TASK PROMPT
Please repeat exactly the lines below from the one containing "Jan 6, 2023" down to the one containing "The Flash (2018)", both included, and nothing else.

Collected data
------
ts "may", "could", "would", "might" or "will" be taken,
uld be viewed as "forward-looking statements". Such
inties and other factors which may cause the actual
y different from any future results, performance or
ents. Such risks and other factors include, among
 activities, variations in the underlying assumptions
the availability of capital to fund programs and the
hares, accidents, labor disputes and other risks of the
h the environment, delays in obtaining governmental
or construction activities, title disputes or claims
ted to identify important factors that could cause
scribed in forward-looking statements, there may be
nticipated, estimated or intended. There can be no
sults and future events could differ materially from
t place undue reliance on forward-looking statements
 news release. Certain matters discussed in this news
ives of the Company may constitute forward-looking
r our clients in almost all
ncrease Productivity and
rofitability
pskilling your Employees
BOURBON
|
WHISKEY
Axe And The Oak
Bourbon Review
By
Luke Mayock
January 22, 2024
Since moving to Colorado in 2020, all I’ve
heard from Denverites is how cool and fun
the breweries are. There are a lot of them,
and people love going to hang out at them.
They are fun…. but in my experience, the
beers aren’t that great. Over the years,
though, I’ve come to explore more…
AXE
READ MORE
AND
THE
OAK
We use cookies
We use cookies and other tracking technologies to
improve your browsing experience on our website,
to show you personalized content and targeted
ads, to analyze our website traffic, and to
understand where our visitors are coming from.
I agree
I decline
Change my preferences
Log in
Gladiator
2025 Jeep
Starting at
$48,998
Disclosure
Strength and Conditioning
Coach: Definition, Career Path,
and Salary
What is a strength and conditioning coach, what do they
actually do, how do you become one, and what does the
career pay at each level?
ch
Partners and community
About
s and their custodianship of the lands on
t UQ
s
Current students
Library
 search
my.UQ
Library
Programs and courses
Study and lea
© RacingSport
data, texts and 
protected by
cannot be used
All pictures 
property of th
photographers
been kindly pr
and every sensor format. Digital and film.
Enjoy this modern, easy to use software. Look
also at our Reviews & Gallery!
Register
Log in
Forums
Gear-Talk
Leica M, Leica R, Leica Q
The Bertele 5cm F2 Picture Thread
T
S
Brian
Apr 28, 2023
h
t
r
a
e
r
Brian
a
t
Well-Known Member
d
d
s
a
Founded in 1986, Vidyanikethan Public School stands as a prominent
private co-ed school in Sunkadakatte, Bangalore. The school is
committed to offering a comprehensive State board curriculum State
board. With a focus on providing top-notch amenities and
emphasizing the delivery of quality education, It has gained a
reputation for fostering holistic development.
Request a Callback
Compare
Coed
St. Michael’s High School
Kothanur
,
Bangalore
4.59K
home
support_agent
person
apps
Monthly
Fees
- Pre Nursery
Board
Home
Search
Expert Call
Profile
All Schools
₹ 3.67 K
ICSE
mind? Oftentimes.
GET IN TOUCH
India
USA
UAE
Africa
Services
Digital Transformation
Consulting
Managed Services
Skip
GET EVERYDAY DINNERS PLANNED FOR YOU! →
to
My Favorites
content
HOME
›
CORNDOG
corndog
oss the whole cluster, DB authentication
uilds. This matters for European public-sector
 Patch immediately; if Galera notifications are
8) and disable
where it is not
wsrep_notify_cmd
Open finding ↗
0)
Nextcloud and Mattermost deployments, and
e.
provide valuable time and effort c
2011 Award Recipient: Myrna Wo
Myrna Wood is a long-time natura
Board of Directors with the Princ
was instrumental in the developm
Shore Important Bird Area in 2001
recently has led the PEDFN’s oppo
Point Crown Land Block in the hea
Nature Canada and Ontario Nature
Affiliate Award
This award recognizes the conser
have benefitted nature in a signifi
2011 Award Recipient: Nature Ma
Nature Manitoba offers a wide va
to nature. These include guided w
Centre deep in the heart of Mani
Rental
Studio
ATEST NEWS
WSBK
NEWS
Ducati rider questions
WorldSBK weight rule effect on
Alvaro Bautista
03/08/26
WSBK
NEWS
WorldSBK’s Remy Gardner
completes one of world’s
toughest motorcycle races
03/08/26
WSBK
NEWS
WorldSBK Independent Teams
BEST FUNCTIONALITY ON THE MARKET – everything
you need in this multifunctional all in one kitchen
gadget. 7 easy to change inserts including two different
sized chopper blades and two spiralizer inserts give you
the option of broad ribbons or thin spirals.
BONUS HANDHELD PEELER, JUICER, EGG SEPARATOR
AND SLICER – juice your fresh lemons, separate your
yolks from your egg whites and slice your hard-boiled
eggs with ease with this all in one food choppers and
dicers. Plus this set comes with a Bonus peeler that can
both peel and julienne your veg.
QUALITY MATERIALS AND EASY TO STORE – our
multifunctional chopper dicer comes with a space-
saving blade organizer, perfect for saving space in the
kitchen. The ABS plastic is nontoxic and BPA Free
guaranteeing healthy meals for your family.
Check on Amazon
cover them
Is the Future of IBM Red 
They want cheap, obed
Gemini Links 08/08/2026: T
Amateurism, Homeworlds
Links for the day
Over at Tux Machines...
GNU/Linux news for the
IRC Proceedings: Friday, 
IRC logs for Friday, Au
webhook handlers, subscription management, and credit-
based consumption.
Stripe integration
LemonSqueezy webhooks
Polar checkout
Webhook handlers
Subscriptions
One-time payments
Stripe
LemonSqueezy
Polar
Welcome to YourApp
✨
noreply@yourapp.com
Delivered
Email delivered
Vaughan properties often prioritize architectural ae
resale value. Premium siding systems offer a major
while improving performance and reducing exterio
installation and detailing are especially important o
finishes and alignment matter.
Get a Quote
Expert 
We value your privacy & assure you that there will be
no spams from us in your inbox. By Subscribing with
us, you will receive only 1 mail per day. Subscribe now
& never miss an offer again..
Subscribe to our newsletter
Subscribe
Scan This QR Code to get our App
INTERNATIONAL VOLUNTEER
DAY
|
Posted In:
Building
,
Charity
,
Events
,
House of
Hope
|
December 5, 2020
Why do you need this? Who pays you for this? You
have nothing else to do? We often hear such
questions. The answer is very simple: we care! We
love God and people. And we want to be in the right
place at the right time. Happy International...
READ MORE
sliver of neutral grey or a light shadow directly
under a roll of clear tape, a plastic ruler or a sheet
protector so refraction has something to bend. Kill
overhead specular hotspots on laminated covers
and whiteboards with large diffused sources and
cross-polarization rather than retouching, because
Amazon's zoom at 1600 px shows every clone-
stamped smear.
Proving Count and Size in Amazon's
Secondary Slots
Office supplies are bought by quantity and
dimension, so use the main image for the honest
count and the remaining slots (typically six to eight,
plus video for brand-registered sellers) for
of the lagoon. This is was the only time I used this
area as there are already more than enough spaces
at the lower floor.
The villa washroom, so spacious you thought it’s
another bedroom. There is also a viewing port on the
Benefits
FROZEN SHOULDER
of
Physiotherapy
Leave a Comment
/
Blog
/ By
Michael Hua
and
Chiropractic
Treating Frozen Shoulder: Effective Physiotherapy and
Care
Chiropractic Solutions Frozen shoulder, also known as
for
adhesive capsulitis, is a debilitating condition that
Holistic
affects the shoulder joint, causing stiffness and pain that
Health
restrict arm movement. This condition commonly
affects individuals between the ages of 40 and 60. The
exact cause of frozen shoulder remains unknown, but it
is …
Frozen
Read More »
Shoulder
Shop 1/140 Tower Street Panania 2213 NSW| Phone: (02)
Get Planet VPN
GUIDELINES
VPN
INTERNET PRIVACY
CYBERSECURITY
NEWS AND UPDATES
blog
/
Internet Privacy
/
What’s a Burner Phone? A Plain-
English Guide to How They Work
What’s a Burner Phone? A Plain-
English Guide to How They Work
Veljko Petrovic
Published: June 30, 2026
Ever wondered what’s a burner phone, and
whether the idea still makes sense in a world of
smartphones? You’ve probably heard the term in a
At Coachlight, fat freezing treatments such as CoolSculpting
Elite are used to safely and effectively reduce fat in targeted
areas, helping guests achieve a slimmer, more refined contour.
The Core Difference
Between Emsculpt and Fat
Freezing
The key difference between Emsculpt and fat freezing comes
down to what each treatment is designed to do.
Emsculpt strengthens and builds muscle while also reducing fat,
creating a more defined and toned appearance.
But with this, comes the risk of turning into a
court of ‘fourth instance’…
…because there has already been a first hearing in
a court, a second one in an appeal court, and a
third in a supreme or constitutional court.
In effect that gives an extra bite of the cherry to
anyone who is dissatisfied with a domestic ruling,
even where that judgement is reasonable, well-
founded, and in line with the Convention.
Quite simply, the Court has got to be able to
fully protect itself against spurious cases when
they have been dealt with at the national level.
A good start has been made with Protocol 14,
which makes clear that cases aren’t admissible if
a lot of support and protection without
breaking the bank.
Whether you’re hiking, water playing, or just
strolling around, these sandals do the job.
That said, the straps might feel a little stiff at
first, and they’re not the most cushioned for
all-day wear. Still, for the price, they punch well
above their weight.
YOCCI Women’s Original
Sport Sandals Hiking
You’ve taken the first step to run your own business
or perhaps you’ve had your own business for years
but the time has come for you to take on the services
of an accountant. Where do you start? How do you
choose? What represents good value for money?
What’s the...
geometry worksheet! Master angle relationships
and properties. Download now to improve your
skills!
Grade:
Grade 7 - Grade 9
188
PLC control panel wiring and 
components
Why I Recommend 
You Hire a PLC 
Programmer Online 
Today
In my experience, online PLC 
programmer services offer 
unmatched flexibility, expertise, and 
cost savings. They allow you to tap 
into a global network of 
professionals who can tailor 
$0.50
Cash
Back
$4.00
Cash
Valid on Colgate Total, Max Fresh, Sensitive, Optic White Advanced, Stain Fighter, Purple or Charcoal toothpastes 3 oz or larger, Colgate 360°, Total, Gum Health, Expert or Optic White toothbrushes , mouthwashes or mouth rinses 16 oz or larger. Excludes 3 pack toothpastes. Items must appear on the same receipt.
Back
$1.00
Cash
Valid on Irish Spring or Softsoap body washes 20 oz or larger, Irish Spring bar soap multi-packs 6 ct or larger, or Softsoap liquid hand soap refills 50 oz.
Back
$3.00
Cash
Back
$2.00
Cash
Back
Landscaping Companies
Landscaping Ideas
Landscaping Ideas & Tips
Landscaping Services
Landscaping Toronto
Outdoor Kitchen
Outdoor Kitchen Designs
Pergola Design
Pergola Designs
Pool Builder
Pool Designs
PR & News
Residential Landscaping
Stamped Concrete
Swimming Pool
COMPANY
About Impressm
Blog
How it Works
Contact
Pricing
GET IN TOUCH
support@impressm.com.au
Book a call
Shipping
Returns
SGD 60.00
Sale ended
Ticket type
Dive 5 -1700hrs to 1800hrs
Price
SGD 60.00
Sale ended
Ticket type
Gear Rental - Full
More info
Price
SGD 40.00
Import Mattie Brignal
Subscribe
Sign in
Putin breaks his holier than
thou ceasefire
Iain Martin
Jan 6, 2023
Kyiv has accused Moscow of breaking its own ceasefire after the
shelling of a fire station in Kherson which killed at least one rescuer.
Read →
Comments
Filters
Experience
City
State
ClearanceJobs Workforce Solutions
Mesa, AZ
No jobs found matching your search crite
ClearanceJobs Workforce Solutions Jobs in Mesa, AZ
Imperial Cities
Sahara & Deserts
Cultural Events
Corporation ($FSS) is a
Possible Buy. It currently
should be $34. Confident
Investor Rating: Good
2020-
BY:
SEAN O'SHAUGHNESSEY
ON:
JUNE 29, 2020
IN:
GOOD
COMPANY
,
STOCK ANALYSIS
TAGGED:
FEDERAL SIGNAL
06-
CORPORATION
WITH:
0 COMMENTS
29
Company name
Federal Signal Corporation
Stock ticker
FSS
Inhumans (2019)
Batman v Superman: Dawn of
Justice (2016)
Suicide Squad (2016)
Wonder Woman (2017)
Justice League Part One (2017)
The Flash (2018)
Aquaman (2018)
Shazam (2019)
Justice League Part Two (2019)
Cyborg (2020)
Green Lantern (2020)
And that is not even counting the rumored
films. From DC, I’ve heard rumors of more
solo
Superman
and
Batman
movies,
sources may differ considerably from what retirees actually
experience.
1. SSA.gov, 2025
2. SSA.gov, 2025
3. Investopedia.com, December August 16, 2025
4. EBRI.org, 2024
------
COMPLETED EXERCISE
Jan 6, 2023
Kyiv has accused Moscow of breaking its own ceasefire after the
shelling of a fire station in Kherson which killed at least one rescuer.
Read →
Comments
Filters
Experience
City
State
ClearanceJobs Workforce Solutions
Mesa, AZ
No jobs found matching your search crite
ClearanceJobs Workforce Solutions Jobs in Mesa, AZ
Imperial Cities
Sahara & Deserts
Cultural Events
Corporation ($FSS) is a
Possible Buy. It currently
should be $34. Confident
Investor Rating: Good
2020-
BY:
SEAN O'SHAUGHNESSEY
ON:
JUNE 29, 2020
IN:
GOOD
COMPANY
,
STOCK ANALYSIS
TAGGED:
FEDERAL SIGNAL
06-
CORPORATION
WITH:
0 COMMENTS
29
Company name
Federal Signal Corporation
Stock ticker
FSS
Inhumans (2019)
Batman v Superman: Dawn of
Justice (2016)
Suicide Squad (2016)
Wonder Woman (2017)
Justice League Part One (2017)
The Flash (2018)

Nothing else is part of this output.